New European research has found that children who watch TV programmes featuring healthy foods are more likely to make healthier food afterwards, which could help set healthy habits which last into adulthood.
Carried out by researchers at Tilburg University and Radboud University, the new study recruited 125 children aged 10 to 12 years old from five schools in the Netherlands, and asked them to watch 10 minutes of a Dutch television cooking show designed for children, which featured either healthy or unhealthy food.
After watching the programme, the kids were offered a choice of either a healthy snack, such as an apple or pieces of cucumber, or an unhealthy snack such as chips or salted pretzels, as a reward for participating in the study.
The findings showed that children who watched an episode of the show which featured healthy food were 2.7 times more likely to then choose a healthy food as a snack, compared to those who watched a different episode of the show featuring unhealthy food.
“The findings from this study indicate cooking programmes can be a promising tool for promoting positive changes in children’s food-related preferences, attitudes, and behaviours,” said lead author Frans Folkvord, Ph.D.
Dr Folkvord and the team also added that the effect of exposure to healthy foods on children, such as through watching TV shows, appears to be strongly influenced by their personality traits.
For example, they explain that children who don’t like new foods are less likely to want healthy foods after watching a TV programme featuring them than a child who does enjoy trying new foods.
However, as kids grow older they start to feel more responsible for their own food choices, and information they learned as children may now influence their eating habits.

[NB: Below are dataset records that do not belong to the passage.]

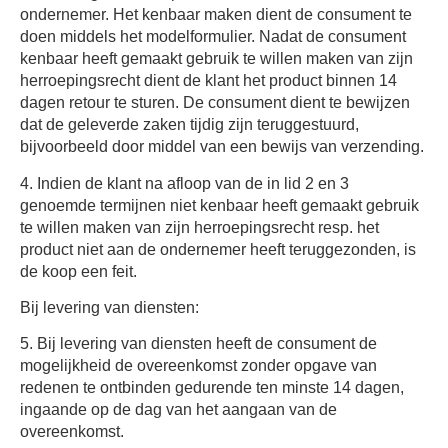
ondernemer. Het kenbaar maken dient de consument te
doen middels het modelformulier. Nadat de consument
kenbaar heeft gemaakt gebruik te willen maken van zijn
herroepingsrecht dient de klant het product binnen 14
dagen retour te sturen. De consument dient te bewijzen
dat de geleverde zaken tijdig zijn teruggestuurd,
bijvoorbeeld door middel van een bewijs van verzending.
4. Indien de klant na afloop van de in lid 2 en 3
genoemde termijnen niet kenbaar heeft gemaakt gebruik
te willen maken van zijn herroepingsrecht resp. het
product niet aan de ondernemer heeft teruggezonden, is
de koop een feit.
Bij levering van diensten:
5. Bij levering van diensten heeft de consument de
mogelijkheid de overeenkomst zonder opgave van
redenen te ontbinden gedurende ten minste 14 dagen,
ingaande op de dag van het aangaan van de
overeenkomst.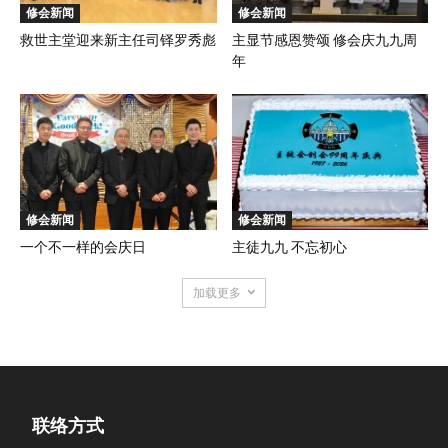
修会新闻
修会新闻
救世主堂迎来新主任司铎罗秀彪
主显节感恩赞颂 修会庆九九周
年
修会新闻
修会新闻
一个不一样的会庆日
主徒九九 不忘初心
加载更多
联络方式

Therefore, the researchers say that watching programmes with healthier options can still have a positive impact on children’s behaviour, even if the effect is not seen immediately.
“The likelihood of consuming fruits and vegetables among youth and adults is strongly related to knowing how to prepare most fruits and vegetables. Increased cooking skills among children can positively influence their consumption of fruit and vegetables in a manner that will persist into adulthood,” Dr Folkvord added.